Las heridas en la pierna derecha de la joven, donde la atacó brutalmente el mastín.

Las heridas en la pierna derecha de la joven, donde la atacó brutalmente el mastín. / Cedida a LNE

La joven y su familia narran lo sucedido en la mañana del martes. Unos instantes que jamás se borrarán de la memoria de N. G. Los hechos tuvieron lugar en La Berruga, un núcleo del valle de Turón en Mieres. La joven se disponía a entrar en la casa que tenía que limpiar, ya que trabaja para una empresa de limpieza. Explica que tras aparcar su furgoneta, se dirigía al domicilio en el que tenía que prestar servicio. "Vi venir al perro, iba junto a otro pequeño, y venía ladrando, pero nunca pensé que fuera a atacar", explica la joven, que agrega que "en realidad lo que pensé fue que era un mastín ladrando, como suelen hacer todos", apunta.

Dentelladas

Sin embargo, la realidad fue diferente. "Yo seguí caminando hacia adelante, y de repente sentí algo en el pantalón, me giré y ya vi al perro abalanzándose", explica. "Me acribilló la pierna", apunta la muchacha, que pensó que su vida se terminaba en ese instante. "La verdad es que pensé que me mataba allí mismo", narra a LA NUEVA ESPAÑA.
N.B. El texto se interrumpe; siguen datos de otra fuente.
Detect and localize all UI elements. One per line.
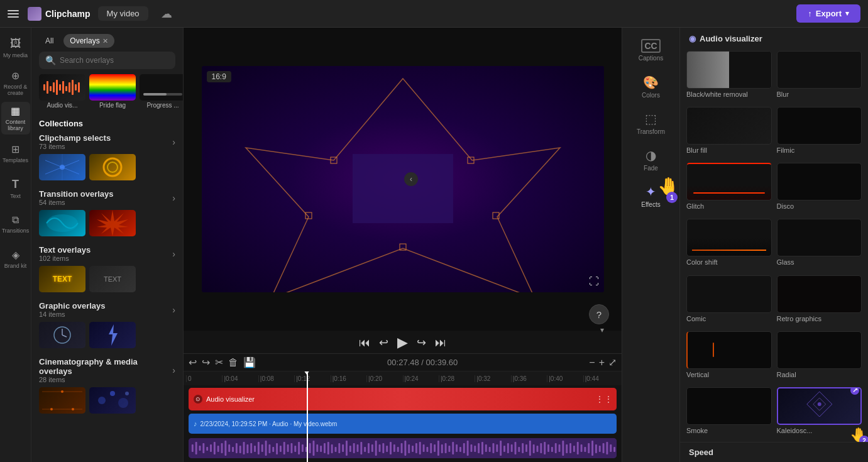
sidebar-item-record[interactable]: ⊕ Record &create xyxy=(1,67,30,99)
cinematography-count: 28 items xyxy=(39,376,172,383)
track-audio-file[interactable]: ♪ 2/23/2024, 10:29:52 PM · Audio · My vi… xyxy=(186,412,619,435)
svg-rect-134 xyxy=(547,444,549,452)
preview-progress[interactable]: Progress ... xyxy=(140,74,183,109)
sidebar-item-content-library[interactable]: ▦ Contentlibrary xyxy=(1,102,30,135)
fit-to-screen-button[interactable]: ⤢ xyxy=(608,356,617,368)
rewind-button[interactable]: ↩ xyxy=(379,336,388,349)
forward-button[interactable]: ↪ xyxy=(417,336,426,349)
search-input[interactable] xyxy=(60,56,169,65)
effect-comic[interactable]: Comic xyxy=(686,275,772,326)
effects-panel-title: Audio visualizer xyxy=(700,34,762,43)
sidebar-item-templates[interactable]: ⊞ Templates xyxy=(1,137,30,170)
thumb-yellow-ring[interactable] xyxy=(89,154,136,180)
help-button[interactable]: ? xyxy=(589,304,609,324)
delete-button[interactable]: 🗑 xyxy=(228,357,238,368)
effect-glitch[interactable]: Glitch xyxy=(686,163,772,214)
sidebar-item-text[interactable]: T Text xyxy=(1,172,30,205)
effect-bw-removal[interactable]: Black/white removal xyxy=(686,51,772,102)
svg-rect-53 xyxy=(250,443,252,453)
save-button[interactable]: 💾 xyxy=(243,356,256,368)
thumb-lightning[interactable] xyxy=(89,322,136,348)
thumb-dots-orange[interactable] xyxy=(39,387,85,414)
effect-filmic[interactable]: Filmic xyxy=(777,107,862,158)
fade-icon: ◑ xyxy=(646,148,656,163)
play-button[interactable]: ▶ xyxy=(397,334,408,351)
timeline-ruler[interactable]: 0 |0:04 |0:08 |0:12 |0:16 |0:20 |0:24 |0… xyxy=(184,371,622,385)
svg-rect-38 xyxy=(195,442,197,454)
filter-all-button[interactable]: All xyxy=(39,34,60,48)
preview-pride-flag[interactable]: Pride flag xyxy=(89,74,136,109)
section-clipchamp-selects[interactable]: Clipchamp selects 73 items › xyxy=(31,131,183,151)
export-button[interactable]: ↑ Export ▾ xyxy=(796,4,860,23)
logo-text: Clipchamp xyxy=(45,9,91,19)
effect-blur-fill[interactable]: Blur fill xyxy=(686,107,772,158)
cut-button[interactable]: ✂ xyxy=(215,356,223,368)
effect-smoke[interactable]: Smoke xyxy=(686,387,772,438)
svg-rect-66 xyxy=(298,442,300,454)
undo-button[interactable]: ↩ xyxy=(189,356,197,368)
fullscreen-button[interactable]: ⛶ xyxy=(589,276,599,287)
svg-rect-75 xyxy=(331,444,333,453)
effect-glass[interactable]: Glass xyxy=(777,219,862,270)
panel-collapse-down-icon[interactable]: ▾ xyxy=(600,326,604,334)
filter-overlays-close-icon[interactable]: ✕ xyxy=(102,37,108,45)
filter-overlays-tab[interactable]: Overlays ✕ xyxy=(63,34,114,48)
thumb-blue-drops[interactable] xyxy=(89,387,136,414)
svg-rect-8 xyxy=(69,82,70,92)
hamburger-menu[interactable] xyxy=(8,8,20,20)
svg-rect-59 xyxy=(272,447,274,452)
section-text-overlays[interactable]: Text overlays 102 items › xyxy=(31,243,183,263)
sidebar-item-my-media[interactable]: 🖼 My media xyxy=(1,31,30,64)
section-transition-overlays[interactable]: Transition overlays 54 items › xyxy=(31,187,183,207)
track-audio-visualizer[interactable]: ⊙ Audio visualizer ⋮⋮ xyxy=(186,388,619,410)
app-logo[interactable]: Clipchamp xyxy=(28,7,91,21)
aspect-ratio-badge[interactable]: 16:9 xyxy=(207,71,231,82)
rp-fade[interactable]: ◑ Fade xyxy=(625,142,677,177)
thumb-red-burst[interactable] xyxy=(89,210,136,236)
effect-kaleidoscope[interactable]: ↗ Kaleidosc... 🤚 2 xyxy=(777,387,862,438)
track-audio-vis-bar[interactable]: ⊙ Audio visualizer ⋮⋮ xyxy=(189,388,617,410)
thumb-clock[interactable] xyxy=(39,322,85,348)
svg-rect-118 xyxy=(489,447,491,452)
main-layout: 🖼 My media ⊕ Record &create ▦ Contentlib… xyxy=(0,28,868,462)
effect-retro[interactable]: Retro graphics xyxy=(777,275,862,326)
collections-heading: Collections xyxy=(31,115,183,131)
thumb-cyan-splash[interactable] xyxy=(39,210,85,236)
record-icon: ⊕ xyxy=(11,70,19,82)
svg-rect-79 xyxy=(346,441,348,456)
effect-blur[interactable]: Blur xyxy=(777,51,862,102)
video-tab[interactable]: My video xyxy=(98,6,148,21)
svg-point-22 xyxy=(50,408,53,410)
skip-back-button[interactable]: ⏮ xyxy=(359,336,370,349)
section-graphic-overlays[interactable]: Graphic overlays 14 items › xyxy=(31,299,183,319)
redo-button[interactable]: ↪ xyxy=(202,356,210,368)
thumb-blue-sparks[interactable] xyxy=(39,154,85,180)
effect-vertical[interactable]: Vertical xyxy=(686,331,772,382)
sidebar-item-transitions[interactable]: ⧉ Transitions xyxy=(1,207,30,240)
effect-radial[interactable]: Radial xyxy=(777,331,862,382)
sidebar-item-brand-kit[interactable]: ◈ Brand kit xyxy=(1,243,30,275)
effect-colorshift[interactable]: Color shift xyxy=(686,219,772,270)
svg-rect-125 xyxy=(515,442,517,454)
rp-effects[interactable]: ✦ Effects xyxy=(625,179,677,214)
rp-transform[interactable]: ⬚ Transform xyxy=(625,106,677,141)
skip-forward-button[interactable]: ⏭ xyxy=(435,336,446,349)
text-overlays-arrow-icon: › xyxy=(172,249,175,259)
svg-rect-132 xyxy=(540,443,542,453)
thumb-yellow-text[interactable]: TEXT xyxy=(39,266,85,292)
svg-rect-45 xyxy=(221,443,223,453)
search-box: 🔍 xyxy=(39,52,175,69)
section-cinematography[interactable]: Cinematography & media overlays 28 items… xyxy=(31,355,183,385)
effect-disco[interactable]: Disco xyxy=(777,163,862,214)
playhead[interactable] xyxy=(307,371,308,385)
preview-audio-vis[interactable]: Audio vis... xyxy=(39,74,85,109)
rp-captions[interactable]: CC Captions xyxy=(625,33,677,68)
zoom-out-button[interactable]: − xyxy=(589,357,595,368)
rp-colors[interactable]: 🎨 Colors xyxy=(625,69,677,104)
panel-collapse-right-button[interactable]: ‹ xyxy=(404,172,418,186)
svg-rect-148 xyxy=(599,446,601,452)
track-audio-file-bar[interactable]: ♪ 2/23/2024, 10:29:52 PM · Audio · My vi… xyxy=(189,414,617,434)
zoom-in-button[interactable]: + xyxy=(599,357,605,368)
filter-row: All Overlays ✕ xyxy=(31,28,183,52)
thumb-dark-text[interactable]: TEXT xyxy=(89,266,136,292)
Pero el instinto de supervivencia del ser humano hace que se saquen fuerzas de donde no las hay. La joven comenzó a patear al animal con la pierna que tenía libre, y cuando consiguió zafarse de las dentelladas que le lanzaba, logró abrir la reja de la puerta de la casa en la que tenía que trabajar. Además, al oír los gritos, la joven explica que tanto la mujer que habitaba el domicilio como su hija salieron a socorrerla.

Hospital

La madre de N. G. estaba en esos momentos en Gijón, trabajando. Sonó el teléfono y era su hija. "Me decía que fuera al hospital de Mieres, que la estaban llevando las dueñas de la casa, pero no me quería decir por qué", apunta la madre de la víctima. Finalmente le confesó lo que había sucedido, y tomó camino hacia el Nuevo Álvarez-Buylla, ubicado en Santullano.

M. R. sostiene la mano de N.G. mientras una profesional sanitaria cura sus heridas tras el ataque del mastín.
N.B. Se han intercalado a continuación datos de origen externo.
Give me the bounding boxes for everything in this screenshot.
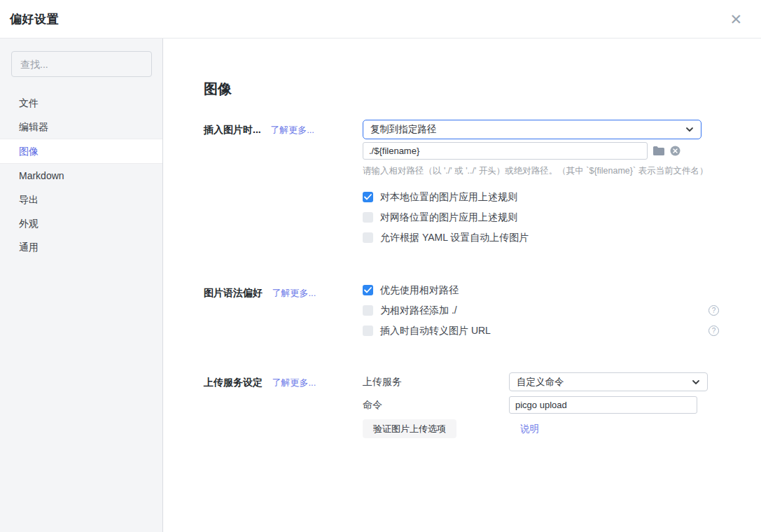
close-icon[interactable]: ✕ — [729, 12, 742, 27]
sidebar-item-file[interactable]: 文件 — [0, 91, 162, 115]
sidebar-item-markdown[interactable]: Markdown — [0, 164, 162, 188]
validate-row: 验证图片上传选项 说明 — [363, 419, 761, 438]
upload-service-row: 上传服务 自定义命令 — [363, 372, 761, 391]
sidebar-nav: 文件 编辑器 图像 Markdown 导出 外观 通用 — [0, 91, 162, 259]
command-field-label: 命令 — [363, 399, 509, 412]
checkbox-row-yaml-upload: 允许根据 YAML 设置自动上传图片 — [363, 232, 727, 244]
upload-service-selected-value: 自定义命令 — [517, 376, 564, 388]
command-input[interactable] — [509, 396, 697, 414]
path-hint-text: 请输入相对路径（以 './' 或 '../' 开头）或绝对路径。（其中 `${f… — [363, 165, 761, 177]
help-icon[interactable]: ? — [708, 305, 719, 316]
checkbox-label: 优先使用相对路径 — [380, 284, 459, 297]
page-title: 图像 — [204, 79, 761, 99]
sidebar-item-editor[interactable]: 编辑器 — [0, 115, 162, 139]
preferences-dialog: 偏好设置 ✕ 文件 编辑器 图像 Markdown 导出 外观 通用 图像 插入… — [0, 0, 761, 532]
sidebar-item-appearance[interactable]: 外观 — [0, 211, 162, 235]
dialog-header: 偏好设置 ✕ — [0, 0, 761, 38]
checkbox-row-apply-web: 对网络位置的图片应用上述规则 — [363, 211, 727, 223]
insert-image-label: 插入图片时... — [204, 124, 261, 135]
checkbox-apply-local[interactable] — [363, 192, 373, 202]
dialog-title: 偏好设置 — [10, 11, 59, 27]
settings-pane: 图像 插入图片时... 了解更多... 复制到指定路径 — [163, 38, 761, 532]
service-field-label: 上传服务 — [363, 376, 509, 388]
sidebar-item-export[interactable]: 导出 — [0, 188, 162, 211]
checkbox-label: 允许根据 YAML 设置自动上传图片 — [380, 232, 529, 244]
checkbox-label: 为相对路径添加 ./ — [380, 304, 457, 317]
copy-path-input[interactable] — [363, 142, 648, 160]
upload-help-link[interactable]: 说明 — [520, 423, 539, 435]
checkbox-row-escape-url: 插入时自动转义图片 URL ? — [363, 325, 727, 337]
folder-icon[interactable] — [653, 146, 664, 155]
upload-service-select[interactable]: 自定义命令 — [509, 372, 708, 391]
chevron-down-icon — [685, 125, 694, 134]
clear-path-icon[interactable] — [670, 146, 680, 156]
checkbox-apply-web[interactable] — [363, 212, 373, 223]
checkbox-yaml-upload[interactable] — [363, 232, 373, 243]
sidebar: 文件 编辑器 图像 Markdown 导出 外观 通用 — [0, 38, 163, 532]
insert-image-section: 插入图片时... 了解更多... 复制到指定路径 — [204, 120, 761, 252]
insert-action-selected-value: 复制到指定路径 — [370, 123, 437, 136]
image-syntax-label: 图片语法偏好 — [204, 287, 263, 298]
checkbox-add-dot-slash[interactable] — [363, 305, 373, 316]
checkbox-row-prefer-relative: 优先使用相对路径 — [363, 284, 727, 296]
validate-upload-button[interactable]: 验证图片上传选项 — [363, 419, 456, 438]
checkbox-row-add-dot-slash: 为相对路径添加 ./ ? — [363, 304, 727, 316]
upload-learn-more-link[interactable]: 了解更多... — [272, 377, 316, 388]
insert-learn-more-link[interactable]: 了解更多... — [270, 125, 314, 135]
command-row: 命令 — [363, 396, 761, 414]
checkbox-label: 插入时自动转义图片 URL — [380, 325, 491, 337]
checkbox-escape-url[interactable] — [363, 326, 373, 336]
sidebar-item-image[interactable]: 图像 — [0, 139, 162, 164]
help-icon[interactable]: ? — [708, 326, 719, 336]
checkbox-label: 对本地位置的图片应用上述规则 — [380, 191, 517, 204]
image-syntax-section: 图片语法偏好 了解更多... 优先使用相对路径 为相对路径添加 — [204, 283, 761, 345]
checkbox-label: 对网络位置的图片应用上述规则 — [380, 211, 517, 224]
insert-action-select[interactable]: 复制到指定路径 — [363, 120, 701, 139]
checkbox-prefer-relative[interactable] — [363, 285, 373, 295]
chevron-down-icon — [692, 378, 700, 386]
search-input[interactable] — [11, 51, 152, 77]
upload-service-section: 上传服务设定 了解更多... 上传服务 自定义命令 命令 — [204, 372, 761, 438]
sidebar-item-general[interactable]: 通用 — [0, 235, 162, 259]
syntax-learn-more-link[interactable]: 了解更多... — [272, 288, 316, 298]
upload-service-label: 上传服务设定 — [204, 377, 263, 388]
checkbox-row-apply-local: 对本地位置的图片应用上述规则 — [363, 191, 727, 203]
M. R. sostiene la mano de N.G. mientras una profesional sanitaria cura sus heridas tras el ataque del mastín. / Cedida a LNE

Cuando la joven llegó a las Urgencias del centro sanitario, recibió atención médica por parte del personal. Tuvieron que curarle las heridas, media docena de grandes dentelladas propinadas por el mastín. Poco después llegaba su madre, que estuvo con ella mientras la atendían. En total, sus heridas requirieron de una decena de puntos de sutura. "No me podía creer las heridas que tenía la nena en la pierna", asegura la madre.

Denuncia

Tras llamar el mismo martes a la Guardia Civil para dar parte de lo sucedido, los agentes conminaron a la víctima a acudir in situ al puesto de Ujo, cosa que hizo al día siguiente, el miércoles. Allí presentó la denuncia y el parte de lesiones del hospital. Además, cuando fue preguntada por los agentes sobre si sabía quién era el propietario del animal, la joven indicó que era de un vecino de la zona. La Benemérita se ha hecho cargo de las investigaciones. Según ha podido saber este diario, el perro no tendría el microchip de identificación obligatorio ni tampoco seguro.
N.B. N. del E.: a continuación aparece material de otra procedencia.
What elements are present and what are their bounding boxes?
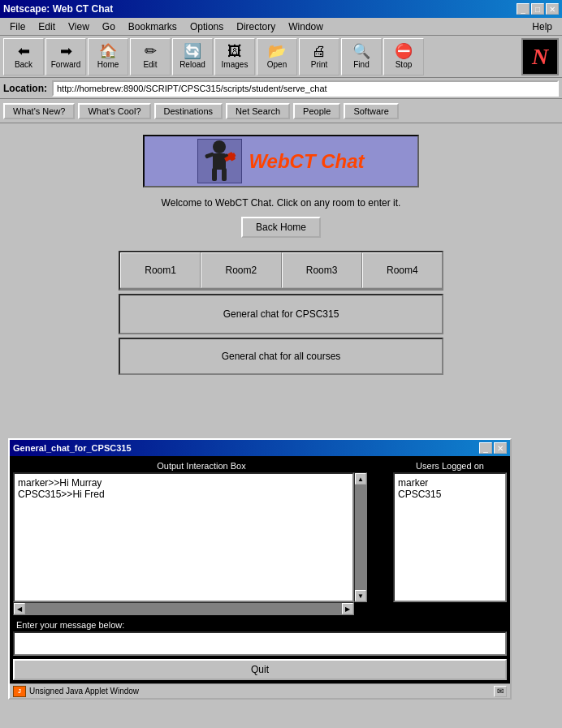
svg-rect-1 [213,153,226,170]
message-1: CPSC315>>Hi Fred [18,489,349,500]
webct-header: WebCT Chat [143,135,419,187]
room1-button[interactable]: Room1 [120,252,201,288]
output-scrollbar-v[interactable]: ▲ ▼ [354,472,367,602]
user-0: marker [398,477,502,489]
forward-icon: ➡ [60,44,72,58]
chat-window-title: General_chat_for_CPSC315 [13,443,132,453]
scroll-track [355,485,366,590]
stop-label: Stop [396,60,413,69]
output-scrollbar-h[interactable]: ◀ ▶ [13,602,354,615]
print-icon: 🖨 [312,44,326,58]
location-bar: Location: [0,78,562,99]
menu-bookmarks[interactable]: Bookmarks [122,19,184,34]
reload-icon: 🔄 [184,44,201,58]
chat-title-buttons: _ ✕ [479,442,507,454]
print-label: Print [311,60,328,69]
message-input[interactable] [13,631,507,656]
open-icon: 📂 [268,44,286,58]
menu-window[interactable]: Window [282,19,330,34]
back-icon: ⬅ [18,44,30,58]
room3-button[interactable]: Room3 [282,252,362,288]
home-icon: 🏠 [99,44,117,58]
maximize-button[interactable]: □ [531,3,544,15]
home-label: Home [97,60,119,69]
rooms-row: Room1 Room2 Room3 Room4 [120,252,442,289]
general-chat-cpsc-button[interactable]: General chat for CPSC315 [119,294,443,334]
software-button[interactable]: Software [344,103,398,119]
minimize-button[interactable]: _ [517,3,530,15]
quit-button[interactable]: Quit [13,659,507,680]
people-button[interactable]: People [293,103,340,119]
edit-button[interactable]: ✏ Edit [130,38,171,75]
menu-go[interactable]: Go [96,19,122,34]
edit-label: Edit [143,60,157,69]
output-box-container: marker>>Hi Murray CPSC315>>Hi Fred [13,472,354,602]
chat-body: Output Interaction Box marker>>Hi Murray… [10,456,510,683]
whats-cool-button[interactable]: What's Cool? [78,103,150,119]
room4-button[interactable]: Room4 [362,252,442,288]
menu-options[interactable]: Options [184,19,230,34]
java-status-bar: J Unsigned Java Applet Window ✉ [10,683,510,698]
forward-label: Forward [51,60,81,69]
menu-file[interactable]: File [3,19,32,34]
scroll-right-arrow[interactable]: ▶ [342,603,353,614]
back-home-button[interactable]: Back Home [241,217,321,238]
chat-minimize-button[interactable]: _ [479,442,492,454]
location-input[interactable] [52,80,559,97]
webct-logo [197,139,242,183]
browser-content: WebCT Chat Welcome to WebCT Chat. Click … [0,123,562,383]
general-chat-all-button[interactable]: General chat for all courses [119,338,443,375]
menu-view[interactable]: View [62,19,96,34]
chat-window: General_chat_for_CPSC315 _ ✕ Output Inte… [8,438,512,700]
net-search-button[interactable]: Net Search [226,103,290,119]
svg-point-0 [213,140,226,153]
images-icon: 🖼 [227,44,242,58]
images-button[interactable]: 🖼 Images [214,38,255,75]
find-icon: 🔍 [352,44,370,58]
input-label: Enter your message below: [13,618,507,631]
title-bar: Netscape: Web CT Chat _ □ ✕ [0,0,562,18]
back-button[interactable]: ⬅ Back [3,38,44,75]
back-label: Back [15,60,32,69]
reload-button[interactable]: 🔄 Reload [172,38,213,75]
menu-directory[interactable]: Directory [230,19,282,34]
chat-close-button[interactable]: ✕ [494,442,507,454]
find-button[interactable]: 🔍 Find [341,38,382,75]
scroll-left-arrow[interactable]: ◀ [14,603,25,614]
svg-rect-4 [212,168,217,181]
rooms-container: Room1 Room2 Room3 Room4 [119,251,443,291]
room2-button[interactable]: Room2 [201,252,281,288]
message-0: marker>>Hi Murray [18,477,349,489]
edit-icon: ✏ [145,44,157,58]
forward-button[interactable]: ➡ Forward [45,38,86,75]
open-button[interactable]: 📂 Open [257,38,297,75]
open-label: Open [267,60,287,69]
chat-users-area: Users Logged on marker CPSC315 [393,459,507,615]
location-label: Location: [3,83,47,94]
welcome-text: Welcome to WebCT Chat. Click on any room… [162,197,401,209]
menu-edit[interactable]: Edit [32,19,62,34]
user-1: CPSC315 [398,489,502,500]
webct-figure [201,139,238,183]
scroll-up-arrow[interactable]: ▲ [355,473,366,485]
destinations-button[interactable]: Destinations [154,103,223,119]
whats-new-button[interactable]: What's New? [3,103,75,119]
users-label: Users Logged on [393,459,507,472]
home-button[interactable]: 🏠 Home [88,38,128,75]
menu-help[interactable]: Help [525,19,559,34]
users-logged-on-box: marker CPSC315 [393,472,507,602]
chat-title-bar: General_chat_for_CPSC315 _ ✕ [10,440,510,456]
netscape-logo: N [521,38,559,75]
scroll-down-arrow[interactable]: ▼ [355,590,366,601]
scroll-h-track [25,603,342,614]
webct-chat-title: WebCT Chat [249,150,364,173]
output-interaction-box[interactable]: marker>>Hi Murray CPSC315>>Hi Fred [13,472,354,602]
close-button[interactable]: ✕ [546,3,559,15]
print-button[interactable]: 🖨 Print [299,38,339,75]
menu-bar: File Edit View Go Bookmarks Options Dire… [0,18,562,36]
window-title: Netscape: Web CT Chat [3,3,113,15]
email-icon[interactable]: ✉ [494,686,507,697]
toolbar: ⬅ Back ➡ Forward 🏠 Home ✏ Edit 🔄 Reload … [0,36,562,78]
svg-rect-5 [222,168,227,181]
stop-button[interactable]: ⛔ Stop [383,38,424,75]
N. G., que reside en el concejo de Lena, está ahora en casa de su madre en Gijón recuperándose. "Fue un gran susto para todos", señalan ambas, que lo que esperan es que ahora las autoridades hagan su trabajo. La familia quiere además que "la gente se conciencie de que tener un animal es una responsabilidad, y que tienen que estar debidamente identificados, hay que cumplir las leyes, porque luego pueden pasar estas cosas".